Pottersfield was beginning to look irritated. She said, ‘Selena, do you understand that your DNA links you to seven murders in the last two weeks?’

That shocked the professor and she became more alert. ‘What? Seven …? I haven’t killed anyone. I never … What, what day is it?’

‘Saturday, 11 August 2012,’ Knight replied.

The professor moaned, ‘No. It felt like I was only there overnight.’

‘In the dark room with women?’ Pottersfield asked.

‘You don’t believe me?’

‘No,’ Pottersfield said.

Knight said, ‘Why did you fake getting sick and flee your office when Karen Pope played the flute music to you?’

Farrell’s eyes widened. ‘It made me sick, because … I’d heard it before.’

Chapter 89

I TERMINATE THE call to Marta and look over at Teagan, feeling as if I’d like to rip her head off right now. But she’s behind the wheel and an accident is out of the question at this late stage of the game.

‘Turn around,’ I say, struggling for calm. ‘We’ve got to go to the factory.’

‘The factory?’

Teagan replies nervously. ‘It’s broad daylight.’

‘Farrell escaped. She was picked up inside the gasworks. Knight and the Scotland Yard inspector Pottersfield is with her at the hospital right now.’

Teagan loses colour.

‘How could that have happened?’ I demand softly. ‘She wasn’t supposed to be freed until tomorrow morning. It was your responsibility to see to that, sister.’

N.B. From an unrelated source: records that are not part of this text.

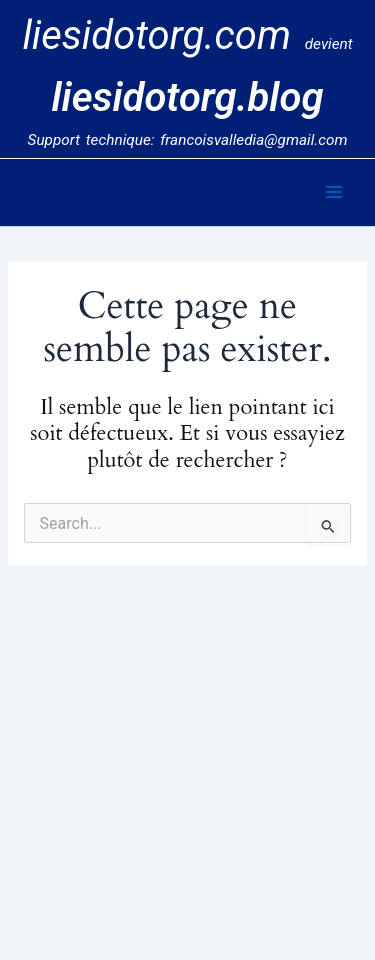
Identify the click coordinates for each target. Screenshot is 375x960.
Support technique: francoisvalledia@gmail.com (188, 140)
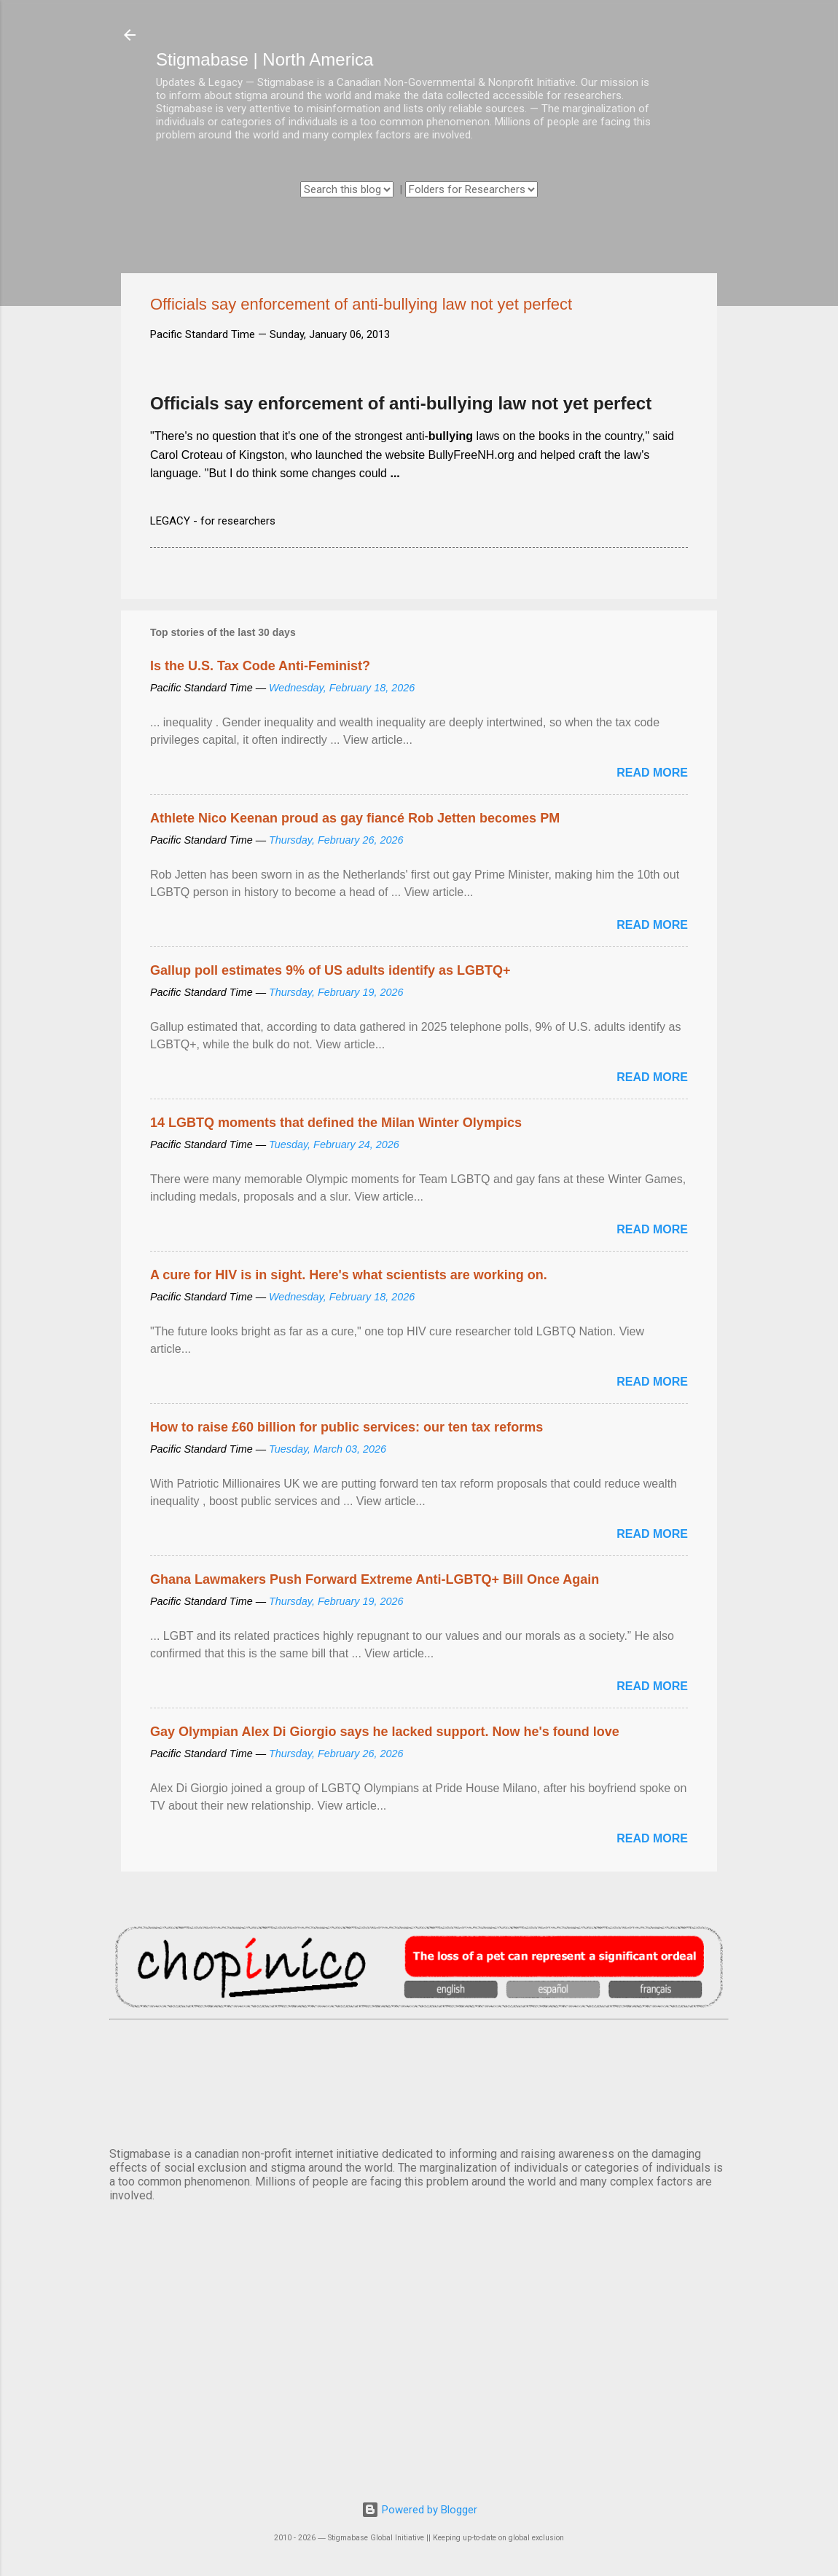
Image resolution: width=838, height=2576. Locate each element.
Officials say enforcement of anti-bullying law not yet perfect (400, 403)
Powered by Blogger (419, 2509)
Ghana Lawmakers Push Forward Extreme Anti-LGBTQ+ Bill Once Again (374, 1579)
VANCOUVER (419, 2080)
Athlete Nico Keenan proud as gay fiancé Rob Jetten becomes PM (355, 818)
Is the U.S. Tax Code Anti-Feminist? (260, 666)
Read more (652, 772)
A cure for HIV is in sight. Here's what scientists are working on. (348, 1275)
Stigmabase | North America (264, 59)
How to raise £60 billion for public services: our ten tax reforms (346, 1427)
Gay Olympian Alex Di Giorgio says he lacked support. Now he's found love (384, 1731)
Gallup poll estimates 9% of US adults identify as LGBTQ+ (330, 970)
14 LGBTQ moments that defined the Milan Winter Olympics (336, 1122)
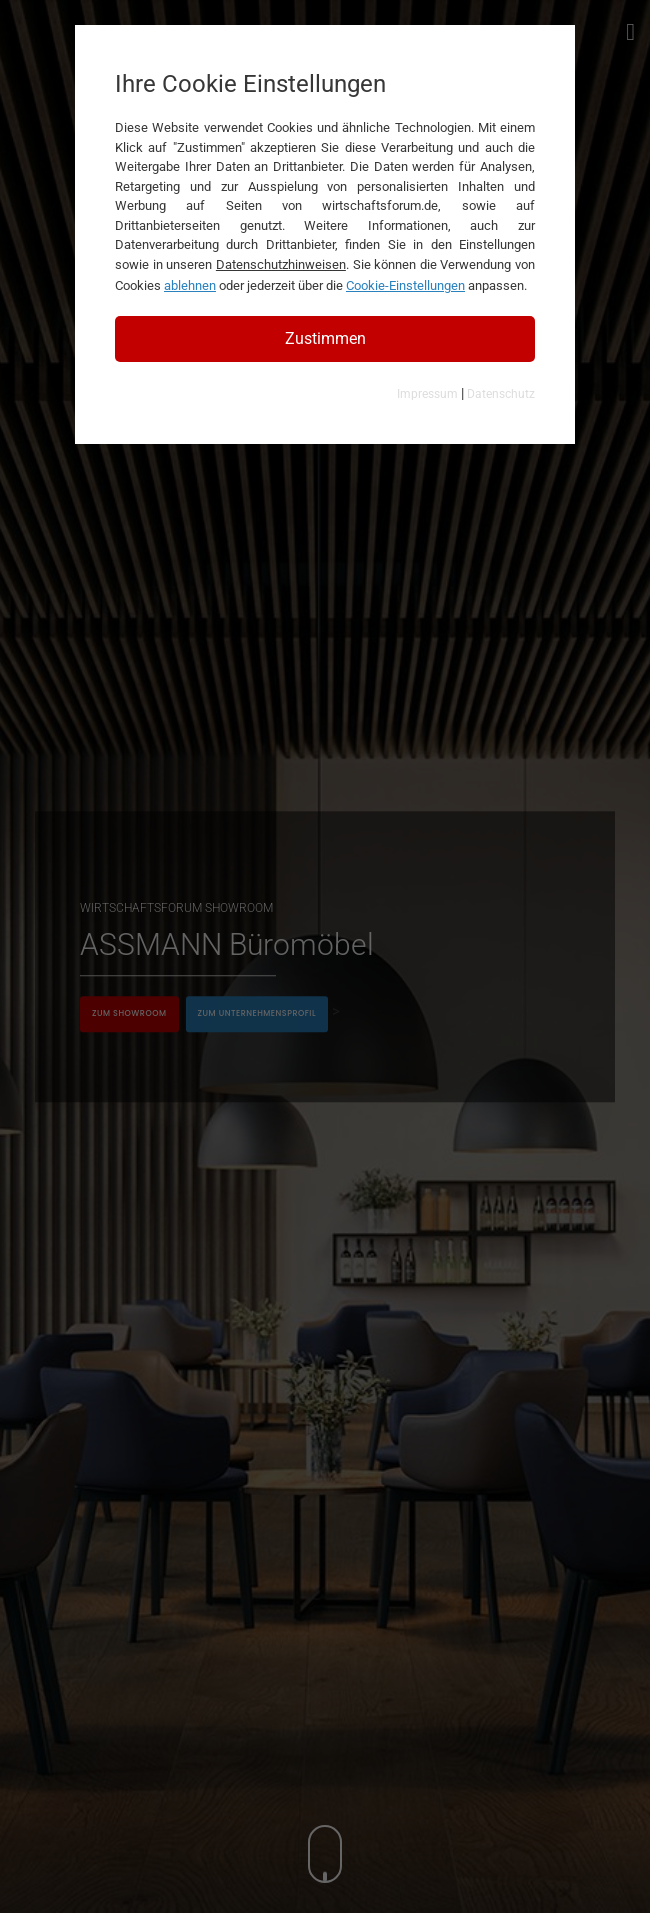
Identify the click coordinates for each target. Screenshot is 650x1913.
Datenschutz (501, 394)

Panic-stricken, she says, ‘I should have told you, but I knew how much pressure you were under. There were drunken lads inside the factory when I was there yesterday morning. I figured the smell would keep them from the room. They must have broken the lock and let her go or something. I don’t know.’

‘We’ve got to clean the place,’ I say. ‘Get us there. Now.’

We don’t talk during the rest of the drive, or during our entry into the toxic factory grounds, or as we sneak inside the basement. I have only been here once before, so Teagan leads. We both carry rubbish bags.